Here is another thing about the straw: used properly, it can also act as a shield for fakery. Drinking with one means that everything amplified—lipstick, gloss, a large-scale persona, et cetera—can be preserved at its Most, which is why the straw is beloved by drag queens, and by those who like looking like drag queens, or looking too much. Lana’s pussy might taste like Pepsi Cola, but Pepsi Cola, we’re told, is better when sipped in this style, as we feel its sensations more deeply, and taste it quite differently. Pepsi Cola through a straw reaches more of the tongue. Whiskey-cola sucked through one, according to urban legend, is killer. In dream analysis, the straw means want, need, desire; a conduit; situations in which rash decisions are made, as in: “grasping at straws”. In slang, it means a person you’d sleep with. It’s the tube, but it’s also the hole, so it’s all things to all men.

“Maybe it’s the prissiness of the drinking straw that makes it ripe for perversion.”

Like individual sexuality, too, the drinking straw is sometimes straight, and at other times flexible. Bon Appétit records that in 1937 “Joseph B. Friedman, inspired by watching his young daughter struggle to drink a tall milkshake through a straight drinking straw, inserted a screw into a straight straw, wrapped dental floss around the ridges, and removed the screw.” Why is it always little American girls and their milkshakes perverting pop culture? Lana likes hers “classic white.” Lolita, on Kubrick’s road trip, has chocolate. In Manhattan, Woody Allen’s teen girlfriend drinks, although isn’t, vanilla. The name of the patented “slurpee straw” is so indecent, meanwhile, that it serves as its own innuendo, more so when one considers that, like all average American straws—and unlike all average American men—it’s eight inches in length.

RuPaul once decreed that to feel like a woman the best bet for drinking canned beer was a straw; Rihanna does this often, which is why the lines of her Russian Red lipstick are always pristine, and a small part of why we consider her flawless. It’s a classic glamour-trick that’s instantly learned, but unusual. Early years working in fashion have left me nostalgic for miniature Clicquot bottles with straws in them, though I can’t say that I much liked the industry—even at 19 or 20, you’re never quite young or quite slight enough, or, like Rihanna, unflawed enough, so you drop out or die trying. Maybe it’s the prissiness of the drinking straw that makes it ripe for perversion, its fear of the smudge, or the smear, or of oozing. Drinking from wide-necked bottles with dark-colored lipstick tends look much like the product of sloppy kissing. It’s unkempt. Do it enough, and the drinker or kisser resembles a madwoman, running from trouble or holed in some attic or other. It spoils a good canvas like spilled wine on linens.

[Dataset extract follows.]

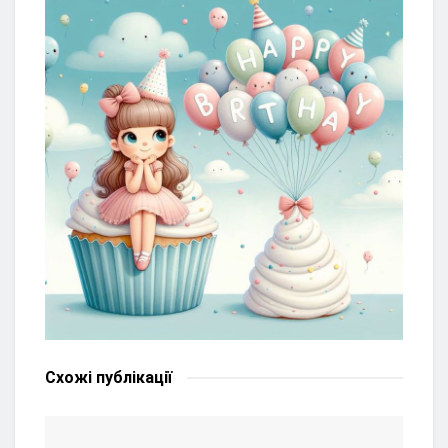
Схожі
публікації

Another thing I remember, aside from the Cliquot: using a straw to drink a mojito or four on a date with the man that I love, and his pointing out, afterwards, that I was being coquettish. An old-hat gesture can be so easily slipped on, weighing nothing, and suddenly feel like new again in the right context; this is how Lana gets away with Lolita’s trick, and how RuPaul teaches Rihanna. There are people who say old-school to mean out-of-date, but there are also people who say it in place of classic, or timeless. I am somewhere between the two poles, though it hardly matters. Like making love, like Daddy’s girls, or like diamonds, the sex appeal of the drinking straw is forever.

Philippa Snow is a writer and essayist, living in London; she is the Features Editor of Modern Matter and Kilimanjaro magazines, as well as having written for publications including The Quietus, EROS Journal, i-D and The Guardian.